Location
- Country: Canada
- Province: Quebec
- Regions: Capitale-Nationale; Mauricie;
- Regional County Municipality: Portneuf Regional County Municipality
- Municipalities: Saint-Basile; Saint-Raymond;

Physical characteristics
- Source: Confluence of three forest streams near Hydro-Québec's high-voltage power lines.
- • location: Saint-Léonard-de-Portneuf, MRC Portneuf Regional County Municipality
- • coordinates: 46°49′07″N 71°50′22″W﻿ / ﻿46.81865°N 71.83934°W
- • elevation: 172 m (564 ft)
- Mouth: Rivière des Sept Îles
- • location: Saint-Basile
- • coordinates: 46°45′45″N 71°49′01″W﻿ / ﻿46.7625°N 71.81694°W
- • elevation: 60 m (200 ft)

Basin features
- • left: (Upward from the mouth) Unidentified stream, unidentified stream, unidentified stream.
- • right: Unidentified stream.

= Rivière d'Aulnage =

The Rivière d'Aulnage (English: Aulnage River) is a tributary of the rivière des Sept Îles, flowing on the north shore of the St. Lawrence River in the municipalities of Saint-Léonard-de-Portneuf and Saint-Basile, in the Portneuf Regional County Municipality, in the administrative region of Capitale-Nationale, in the province of Quebec, in Canada.

The upper part of the Aulnage river flows mainly in the forest, descending the Montagne de Sainte-Angélique; the lower part is mainly in agricultural area. For example, forestry and agriculture are the main economic activities in this valley.

This valley is served mainly by the chemini of rang Sainte-Anne (west side) and by the rue Sainte-Angélique (east side) which becomes towards the north the chemin du rang Sainte-Angélique.

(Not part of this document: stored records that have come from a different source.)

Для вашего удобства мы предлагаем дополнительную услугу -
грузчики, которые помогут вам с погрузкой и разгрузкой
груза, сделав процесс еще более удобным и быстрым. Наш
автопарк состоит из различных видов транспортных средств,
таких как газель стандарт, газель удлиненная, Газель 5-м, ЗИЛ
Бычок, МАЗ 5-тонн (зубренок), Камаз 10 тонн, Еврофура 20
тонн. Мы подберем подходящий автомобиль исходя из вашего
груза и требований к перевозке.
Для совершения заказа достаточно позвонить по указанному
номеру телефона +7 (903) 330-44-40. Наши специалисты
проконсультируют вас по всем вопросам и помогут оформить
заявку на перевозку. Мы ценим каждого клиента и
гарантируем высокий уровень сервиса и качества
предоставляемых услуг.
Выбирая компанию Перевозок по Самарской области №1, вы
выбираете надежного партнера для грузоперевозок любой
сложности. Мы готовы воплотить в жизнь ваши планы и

The surface of the Aulnage river (except the rapids areas) is generally frozen from the beginning of December to the end of March; however, safe circulation on the ice is generally from late December to early March. The water level of the river varies with the seasons and the precipitation; the spring flood occurs in March or April.

== Geography ==
The Aulnage river takes its source at the confluence of three forest streams on the Sainte-Angélique Mountain (summit at 235 m), in Saint-Léonard-de-Portneuf, near the northern limit of Saint-Basile. This source is located under Hydro-Québec's high-voltage lines at 6.4 km northwest of the mouth of the Aulnage river, at 7.0 km north-west of the village center of Saint-Basile, 7.9 km north-west of the mouth of the Rivière des Sept Îles and 14.3 km north of the mouth of the Portneuf River.

Course of the rivière d'Aulnage

From its source on the Sainte-Angélique Mountain, the waters of the rivière d'Aulnage flow over:

- 6.3 km to the south down the mountain, then south-east into the agricultural plain, passing by Saint-Basile Airport (Marcotte), up to the street bridge Sainte-Angélique;
- 1.6 km towards the south-east by collecting several small agricultural streams, up to its mouth (altitude: 60 km) which flows into the rivière des Sept Îles, at the north of the village of Saint-Basile.

The Aulnage river flows on the northwest bank of the rivière des Sept Îles. From the mouth of the rivière d'Aulnage, the current descends on 2.3 km to the south taking the course of the Sept Îles river, then on 13.9 km towards the southwest taking the course of Portneuf River by winding through the plain of the St. Lawrence, to the north shore of the St. Lawrence River.

== Toponymy ==
In Europe, an alder grove means a forest-type vegetation where predominantly the alder (Alnus glutinosa), a tree of the family Betulaceae.

In eastern Canada, an alder grove can be both a forest and a wetland. Two types of alder are present on the territory, the crested alder (Alnus viridis var. Crispa) and the rough alder (Alnus incana). These two species are not found in the same habitat. The first is in a dry environment, thus designating a vegetation of forest type and the second in a wet environment, therefore designating a vegetation typical of a wet environment.

Aldering means the action of cleaning an alder grove.

The toponym "Rivière d'Aulnage" was formalized on August 17, 1978, at the Place Names Bank of the Commission de toponymie du Québec.